Девятый класс. Мы с Эриком Деню основали Кружок студентов-голлистов. В этой призрачной ассоциации, выпускавшей тиражом десять экземпляров, напечатанных методом фотокопирования, тоненький бюллетень — сначала еженедельный, затем ежемесячный, затем ежеквартальный, затем полугодичный, затем ежегодный, — нас было всего двое, ну, может, трое (третий числился формально). Мы верили, что Генерал — это нерушимый памятник — не больше, но и не меньше, — и считали своим долгом во времена всевластья Миттерана полностью восстановить его реноме.

Мы читали «Военные мемуары» и «Моего генерала» Оливье Гишара. Мы каждый день получали очередное авторское «Письмо к нации» за подписью Пьера Шарли. Нашим кумиром был Ален Перефитт. Мы наизусть учили отрывки из книг «На острие шпаги» и «За профессиональную армию».
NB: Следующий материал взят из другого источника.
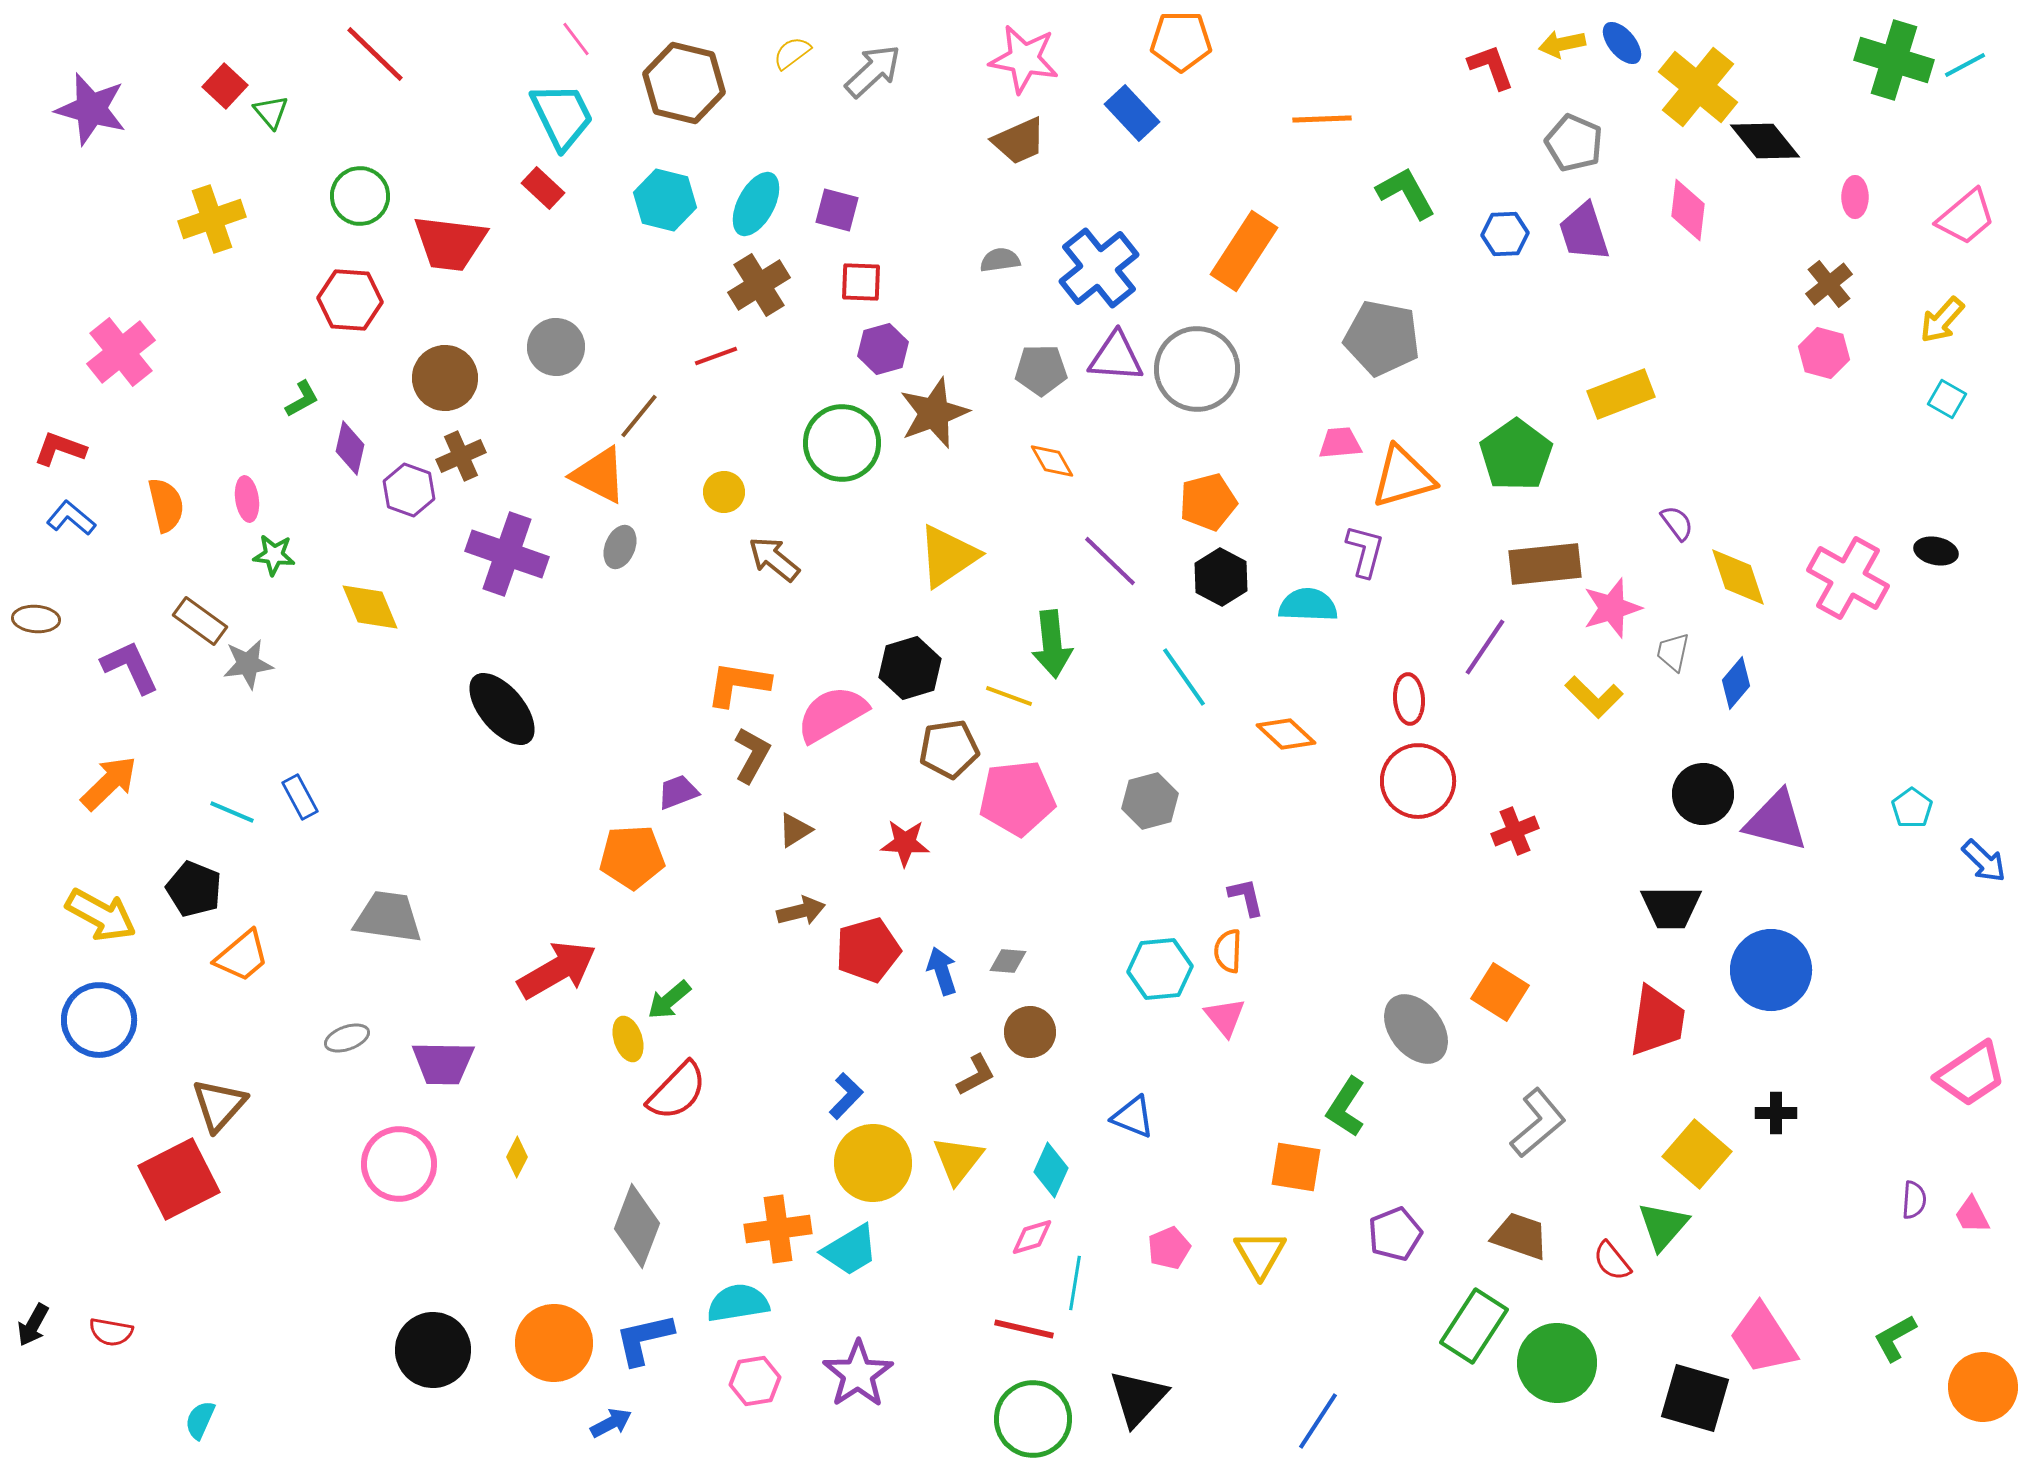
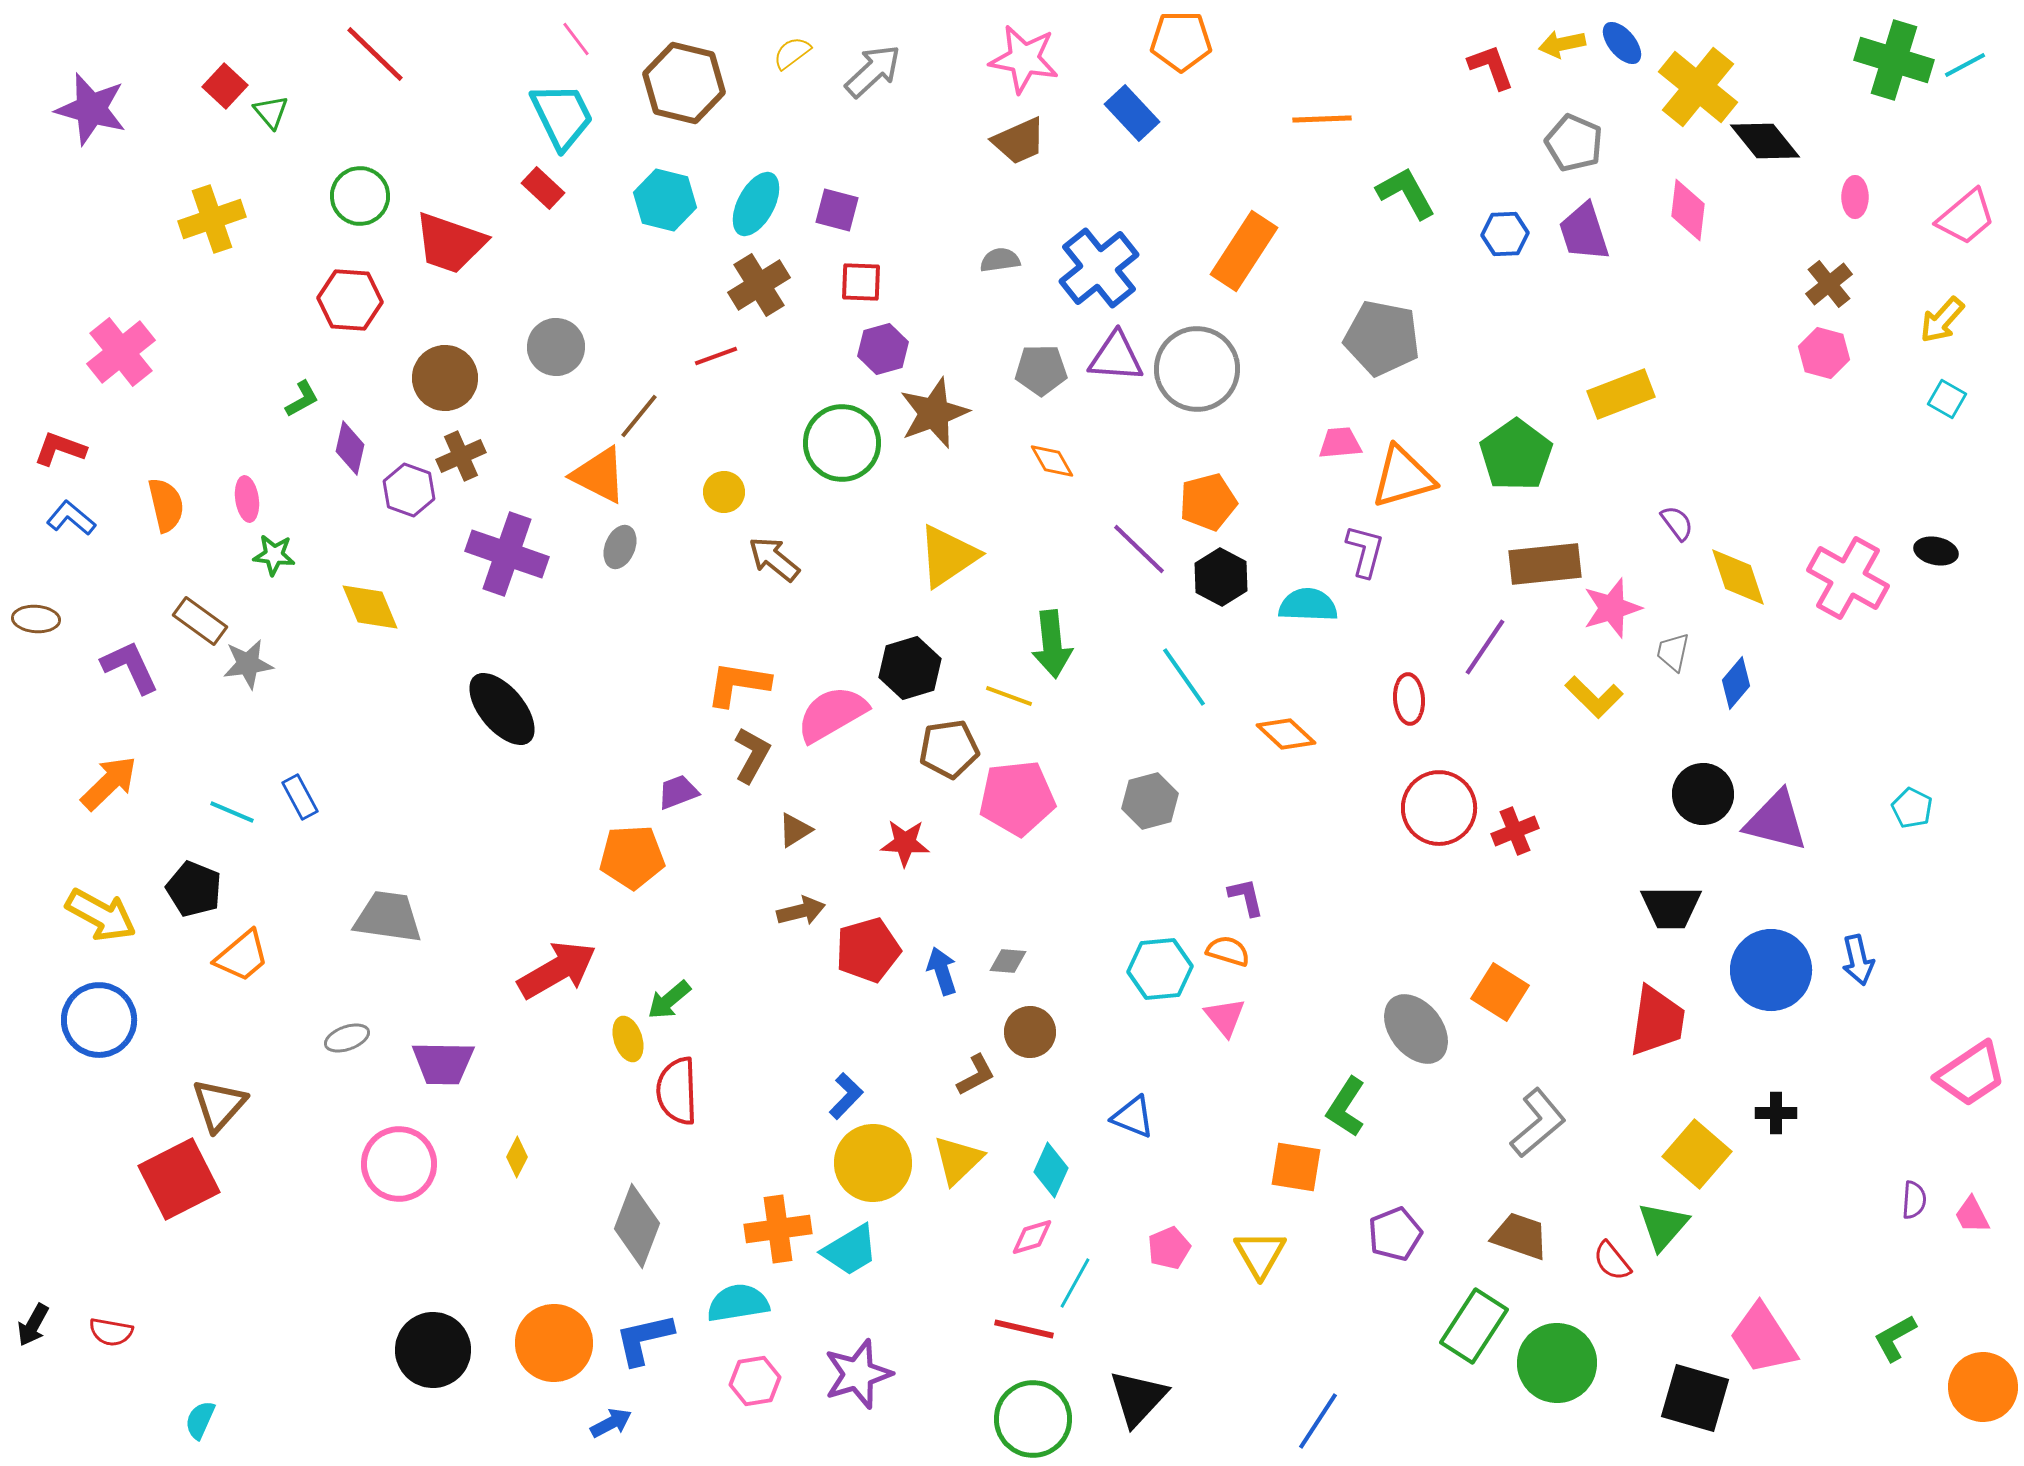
red trapezoid at (450, 243): rotated 12 degrees clockwise
purple line at (1110, 561): moved 29 px right, 12 px up
red circle at (1418, 781): moved 21 px right, 27 px down
cyan pentagon at (1912, 808): rotated 9 degrees counterclockwise
blue arrow at (1984, 861): moved 126 px left, 99 px down; rotated 33 degrees clockwise
orange semicircle at (1228, 951): rotated 105 degrees clockwise
red semicircle at (677, 1091): rotated 134 degrees clockwise
yellow triangle at (958, 1160): rotated 8 degrees clockwise
cyan line at (1075, 1283): rotated 20 degrees clockwise
purple star at (858, 1374): rotated 16 degrees clockwise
В моем пантеоне появились новые божества, начиная с Пеги, который совершенно меня заворожил. Он был воплощением чистого гнева, гимном самому себе и духовным отцом яростного бунта. Я до сих пор считаю его величайшим человеком; он вытеснил с моего личного пьедестала Жида и вознесся выше Селина (на которого оказал заметное влияние) и Пруста (который ненавидел его стиль). Твердый, как бронза, и хрупкий, как дитя, Пеги напоминает мне себя: я несправедлив, легко впадаю в гнев, у меня трудный характер, — но при этом я, как ребенок, трогателен и привязчив. Я не разбрасываю цветы; я веду себя как на поле боя — боя за правду. Скромность — ничто по сравнению с уничижением. Мы с Пеги добровольно унижаем себя. И оба мы родом из Орлеана.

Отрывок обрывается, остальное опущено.